THE PROBLEM: Please give back, exactly as written, only the line containing "Previous (5, 81)" and every line after it until the data below ends.

Saved entries
»»
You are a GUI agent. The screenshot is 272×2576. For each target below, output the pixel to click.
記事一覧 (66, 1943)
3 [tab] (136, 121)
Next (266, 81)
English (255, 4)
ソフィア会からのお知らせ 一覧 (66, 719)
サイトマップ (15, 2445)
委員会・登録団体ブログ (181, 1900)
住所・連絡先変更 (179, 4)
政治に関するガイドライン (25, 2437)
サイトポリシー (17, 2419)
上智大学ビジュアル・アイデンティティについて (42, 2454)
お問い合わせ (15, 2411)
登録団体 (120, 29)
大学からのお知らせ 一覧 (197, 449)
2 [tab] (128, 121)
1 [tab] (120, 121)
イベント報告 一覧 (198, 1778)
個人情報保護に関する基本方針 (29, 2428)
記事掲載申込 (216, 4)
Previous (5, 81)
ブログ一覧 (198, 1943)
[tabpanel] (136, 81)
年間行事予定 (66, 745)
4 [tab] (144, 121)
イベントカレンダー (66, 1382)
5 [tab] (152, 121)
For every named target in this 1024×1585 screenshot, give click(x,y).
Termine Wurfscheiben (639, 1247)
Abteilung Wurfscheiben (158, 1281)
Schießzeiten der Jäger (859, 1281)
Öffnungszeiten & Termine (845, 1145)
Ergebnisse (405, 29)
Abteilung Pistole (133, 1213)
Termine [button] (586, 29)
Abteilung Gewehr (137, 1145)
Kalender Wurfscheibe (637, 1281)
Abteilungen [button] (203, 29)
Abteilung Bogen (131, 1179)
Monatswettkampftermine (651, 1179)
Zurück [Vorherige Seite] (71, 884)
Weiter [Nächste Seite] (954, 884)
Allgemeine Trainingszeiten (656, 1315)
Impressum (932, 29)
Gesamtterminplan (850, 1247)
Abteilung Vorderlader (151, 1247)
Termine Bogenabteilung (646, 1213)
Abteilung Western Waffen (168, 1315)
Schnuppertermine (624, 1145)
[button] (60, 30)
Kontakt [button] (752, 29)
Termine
««
FINISHED EXERCISE:
Previous (5, 81)
ブログ一覧 (198, 1943)
[tabpanel] (136, 81)
年間行事予定 (66, 745)
4 [tab] (144, 121)
イベントカレンダー (66, 1382)
5 [tab] (152, 121)
For every named target in this 1024×1585 screenshot, give click(x,y).
Termine Wurfscheiben (639, 1247)
Abteilung Wurfscheiben (158, 1281)
Schießzeiten der Jäger (859, 1281)
Öffnungszeiten & Termine (845, 1145)
Ergebnisse (405, 29)
Abteilung Pistole (133, 1213)
Termine [button] (586, 29)
Abteilung Gewehr (137, 1145)
Kalender Wurfscheibe (637, 1281)
Abteilungen [button] (203, 29)
Abteilung Bogen (131, 1179)
Monatswettkampftermine (651, 1179)
Zurück [Vorherige Seite] (71, 884)
Weiter [Nächste Seite] (954, 884)
Allgemeine Trainingszeiten (656, 1315)
Impressum (932, 29)
Gesamtterminplan (850, 1247)
Abteilung Vorderlader (151, 1247)
Termine Bogenabteilung (646, 1213)
Abteilung Western Waffen (168, 1315)
Schnuppertermine (624, 1145)
[button] (60, 30)
Kontakt [button] (752, 29)
Termine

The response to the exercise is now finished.